**WHAT TO PRODUCE**
Keep the images out while you retype all of the data exactly.

**Dataset entries**
______________________________
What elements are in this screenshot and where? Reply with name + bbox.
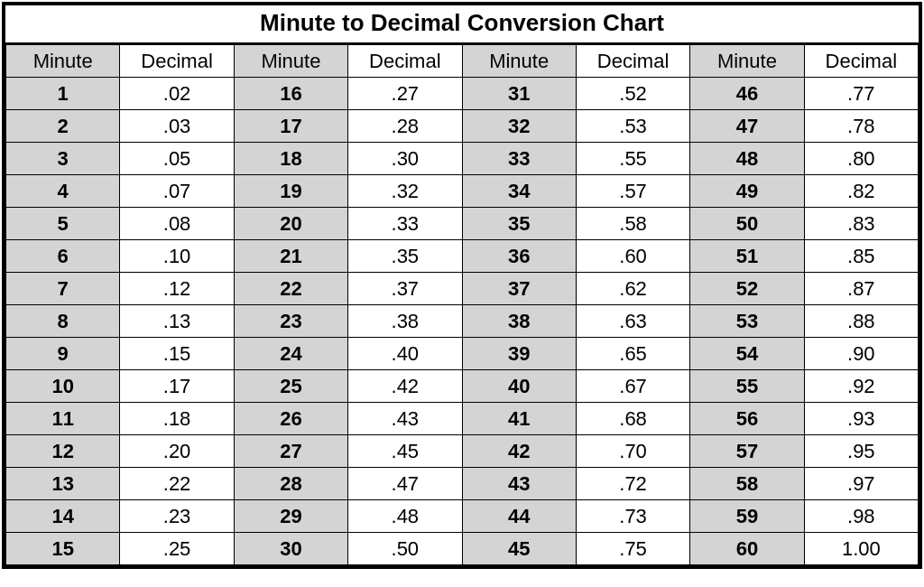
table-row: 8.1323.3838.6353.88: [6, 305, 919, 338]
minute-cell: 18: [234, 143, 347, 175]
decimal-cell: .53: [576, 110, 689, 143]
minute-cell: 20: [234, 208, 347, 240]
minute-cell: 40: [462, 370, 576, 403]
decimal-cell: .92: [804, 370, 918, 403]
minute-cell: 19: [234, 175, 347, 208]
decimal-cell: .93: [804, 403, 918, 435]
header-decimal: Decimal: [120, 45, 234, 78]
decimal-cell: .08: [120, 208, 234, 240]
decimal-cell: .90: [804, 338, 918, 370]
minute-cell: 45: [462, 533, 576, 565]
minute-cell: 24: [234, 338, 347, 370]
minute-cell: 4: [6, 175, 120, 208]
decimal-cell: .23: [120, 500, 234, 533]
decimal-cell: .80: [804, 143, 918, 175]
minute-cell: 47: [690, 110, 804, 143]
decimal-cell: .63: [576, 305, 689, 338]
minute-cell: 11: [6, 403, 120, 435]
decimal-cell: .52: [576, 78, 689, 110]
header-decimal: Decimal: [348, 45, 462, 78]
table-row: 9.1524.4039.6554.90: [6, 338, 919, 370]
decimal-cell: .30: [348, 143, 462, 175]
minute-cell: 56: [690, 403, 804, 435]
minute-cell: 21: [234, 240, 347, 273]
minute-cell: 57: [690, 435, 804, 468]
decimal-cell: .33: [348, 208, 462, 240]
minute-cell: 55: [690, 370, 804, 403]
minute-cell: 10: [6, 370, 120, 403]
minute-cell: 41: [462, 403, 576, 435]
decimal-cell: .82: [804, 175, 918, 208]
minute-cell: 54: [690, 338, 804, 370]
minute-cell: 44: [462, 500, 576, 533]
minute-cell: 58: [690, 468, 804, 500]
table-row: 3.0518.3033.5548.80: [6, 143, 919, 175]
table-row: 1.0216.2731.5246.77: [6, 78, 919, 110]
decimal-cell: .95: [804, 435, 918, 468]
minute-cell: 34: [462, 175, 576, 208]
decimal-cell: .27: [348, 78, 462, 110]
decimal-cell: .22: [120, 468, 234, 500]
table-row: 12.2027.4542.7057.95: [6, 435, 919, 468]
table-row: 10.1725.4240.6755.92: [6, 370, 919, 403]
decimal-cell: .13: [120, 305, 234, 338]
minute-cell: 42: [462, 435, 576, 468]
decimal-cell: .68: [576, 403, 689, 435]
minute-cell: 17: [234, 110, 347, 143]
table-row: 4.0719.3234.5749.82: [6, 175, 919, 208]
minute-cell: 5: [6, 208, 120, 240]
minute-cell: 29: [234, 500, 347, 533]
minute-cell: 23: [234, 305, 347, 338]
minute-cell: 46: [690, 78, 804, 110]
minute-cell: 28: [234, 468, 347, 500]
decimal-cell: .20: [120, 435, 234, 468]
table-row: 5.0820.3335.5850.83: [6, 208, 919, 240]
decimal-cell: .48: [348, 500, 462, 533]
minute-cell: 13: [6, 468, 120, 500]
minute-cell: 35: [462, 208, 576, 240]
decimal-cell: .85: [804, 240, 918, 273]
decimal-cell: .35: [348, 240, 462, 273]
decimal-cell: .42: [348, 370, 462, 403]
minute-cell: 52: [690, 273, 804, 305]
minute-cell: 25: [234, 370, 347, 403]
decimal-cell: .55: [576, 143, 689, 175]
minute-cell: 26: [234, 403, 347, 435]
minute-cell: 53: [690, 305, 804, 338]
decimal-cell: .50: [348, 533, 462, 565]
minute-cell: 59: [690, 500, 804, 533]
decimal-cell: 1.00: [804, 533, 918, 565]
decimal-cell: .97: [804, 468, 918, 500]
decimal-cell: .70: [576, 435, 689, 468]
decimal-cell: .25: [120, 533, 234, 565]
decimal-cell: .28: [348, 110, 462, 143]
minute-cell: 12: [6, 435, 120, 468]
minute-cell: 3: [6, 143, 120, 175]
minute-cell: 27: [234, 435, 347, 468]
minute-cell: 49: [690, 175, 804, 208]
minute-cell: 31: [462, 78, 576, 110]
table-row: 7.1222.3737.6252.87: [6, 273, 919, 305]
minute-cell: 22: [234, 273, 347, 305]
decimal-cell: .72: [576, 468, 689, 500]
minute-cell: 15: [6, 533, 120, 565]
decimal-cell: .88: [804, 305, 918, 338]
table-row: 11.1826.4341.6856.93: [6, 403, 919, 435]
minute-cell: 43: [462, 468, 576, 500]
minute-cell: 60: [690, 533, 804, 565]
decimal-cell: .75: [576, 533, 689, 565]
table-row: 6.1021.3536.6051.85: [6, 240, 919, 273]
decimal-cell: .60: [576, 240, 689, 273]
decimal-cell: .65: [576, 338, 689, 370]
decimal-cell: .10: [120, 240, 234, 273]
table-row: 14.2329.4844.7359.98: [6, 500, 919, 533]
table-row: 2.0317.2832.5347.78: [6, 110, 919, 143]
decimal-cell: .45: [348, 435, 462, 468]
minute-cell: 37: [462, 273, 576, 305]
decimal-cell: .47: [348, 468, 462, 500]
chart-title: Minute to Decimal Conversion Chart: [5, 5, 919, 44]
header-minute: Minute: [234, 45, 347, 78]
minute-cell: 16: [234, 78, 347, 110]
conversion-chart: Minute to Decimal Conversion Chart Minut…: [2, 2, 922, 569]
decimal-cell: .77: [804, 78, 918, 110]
______________________________
**RESPONSE AREA**
What elements are in this screenshot and where? Reply with name + bbox.
table-row: 8.1323.3838.6353.88: [6, 305, 919, 338]
minute-cell: 18: [234, 143, 347, 175]
decimal-cell: .53: [576, 110, 689, 143]
minute-cell: 20: [234, 208, 347, 240]
minute-cell: 40: [462, 370, 576, 403]
decimal-cell: .92: [804, 370, 918, 403]
minute-cell: 19: [234, 175, 347, 208]
decimal-cell: .93: [804, 403, 918, 435]
header-decimal: Decimal: [120, 45, 234, 78]
decimal-cell: .08: [120, 208, 234, 240]
decimal-cell: .90: [804, 338, 918, 370]
minute-cell: 45: [462, 533, 576, 565]
minute-cell: 24: [234, 338, 347, 370]
minute-cell: 4: [6, 175, 120, 208]
decimal-cell: .23: [120, 500, 234, 533]
decimal-cell: .80: [804, 143, 918, 175]
minute-cell: 47: [690, 110, 804, 143]
decimal-cell: .63: [576, 305, 689, 338]
minute-cell: 11: [6, 403, 120, 435]
decimal-cell: .52: [576, 78, 689, 110]
header-decimal: Decimal: [348, 45, 462, 78]
table-row: 9.1524.4039.6554.90: [6, 338, 919, 370]
decimal-cell: .30: [348, 143, 462, 175]
minute-cell: 56: [690, 403, 804, 435]
minute-cell: 21: [234, 240, 347, 273]
minute-cell: 57: [690, 435, 804, 468]
decimal-cell: .33: [348, 208, 462, 240]
minute-cell: 55: [690, 370, 804, 403]
minute-cell: 10: [6, 370, 120, 403]
minute-cell: 41: [462, 403, 576, 435]
decimal-cell: .82: [804, 175, 918, 208]
minute-cell: 54: [690, 338, 804, 370]
minute-cell: 44: [462, 500, 576, 533]
minute-cell: 58: [690, 468, 804, 500]
table-row: 3.0518.3033.5548.80: [6, 143, 919, 175]
table-row: 1.0216.2731.5246.77: [6, 78, 919, 110]
decimal-cell: .95: [804, 435, 918, 468]
minute-cell: 34: [462, 175, 576, 208]
decimal-cell: .27: [348, 78, 462, 110]
decimal-cell: .22: [120, 468, 234, 500]
table-row: 12.2027.4542.7057.95: [6, 435, 919, 468]
table-row: 10.1725.4240.6755.92: [6, 370, 919, 403]
decimal-cell: .13: [120, 305, 234, 338]
minute-cell: 42: [462, 435, 576, 468]
decimal-cell: .68: [576, 403, 689, 435]
minute-cell: 17: [234, 110, 347, 143]
table-row: 4.0719.3234.5749.82: [6, 175, 919, 208]
minute-cell: 5: [6, 208, 120, 240]
minute-cell: 29: [234, 500, 347, 533]
minute-cell: 23: [234, 305, 347, 338]
minute-cell: 46: [690, 78, 804, 110]
minute-cell: 28: [234, 468, 347, 500]
decimal-cell: .20: [120, 435, 234, 468]
table-row: 5.0820.3335.5850.83: [6, 208, 919, 240]
decimal-cell: .48: [348, 500, 462, 533]
minute-cell: 13: [6, 468, 120, 500]
minute-cell: 35: [462, 208, 576, 240]
decimal-cell: .85: [804, 240, 918, 273]
decimal-cell: .35: [348, 240, 462, 273]
decimal-cell: .42: [348, 370, 462, 403]
minute-cell: 52: [690, 273, 804, 305]
minute-cell: 25: [234, 370, 347, 403]
decimal-cell: .55: [576, 143, 689, 175]
minute-cell: 26: [234, 403, 347, 435]
minute-cell: 53: [690, 305, 804, 338]
decimal-cell: .50: [348, 533, 462, 565]
minute-cell: 59: [690, 500, 804, 533]
decimal-cell: 1.00: [804, 533, 918, 565]
decimal-cell: .97: [804, 468, 918, 500]
decimal-cell: .70: [576, 435, 689, 468]
decimal-cell: .25: [120, 533, 234, 565]
decimal-cell: .28: [348, 110, 462, 143]
minute-cell: 12: [6, 435, 120, 468]
minute-cell: 3: [6, 143, 120, 175]
minute-cell: 27: [234, 435, 347, 468]
minute-cell: 49: [690, 175, 804, 208]
minute-cell: 31: [462, 78, 576, 110]
table-row: 7.1222.3737.6252.87: [6, 273, 919, 305]
minute-cell: 22: [234, 273, 347, 305]
decimal-cell: .72: [576, 468, 689, 500]
minute-cell: 15: [6, 533, 120, 565]
decimal-cell: .88: [804, 305, 918, 338]
table-row: 11.1826.4341.6856.93: [6, 403, 919, 435]
minute-cell: 43: [462, 468, 576, 500]
minute-cell: 60: [690, 533, 804, 565]
decimal-cell: .75: [576, 533, 689, 565]
table-row: 6.1021.3536.6051.85: [6, 240, 919, 273]
decimal-cell: .60: [576, 240, 689, 273]
decimal-cell: .65: [576, 338, 689, 370]
decimal-cell: .10: [120, 240, 234, 273]
table-row: 14.2329.4844.7359.98: [6, 500, 919, 533]
table-row: 2.0317.2832.5347.78: [6, 110, 919, 143]
decimal-cell: .45: [348, 435, 462, 468]
minute-cell: 37: [462, 273, 576, 305]
decimal-cell: .47: [348, 468, 462, 500]
chart-title: Minute to Decimal Conversion Chart: [5, 5, 919, 44]
header-minute: Minute: [234, 45, 347, 78]
minute-cell: 16: [234, 78, 347, 110]
conversion-chart: Minute to Decimal Conversion Chart Minut…: [2, 2, 922, 569]
decimal-cell: .77: [804, 78, 918, 110]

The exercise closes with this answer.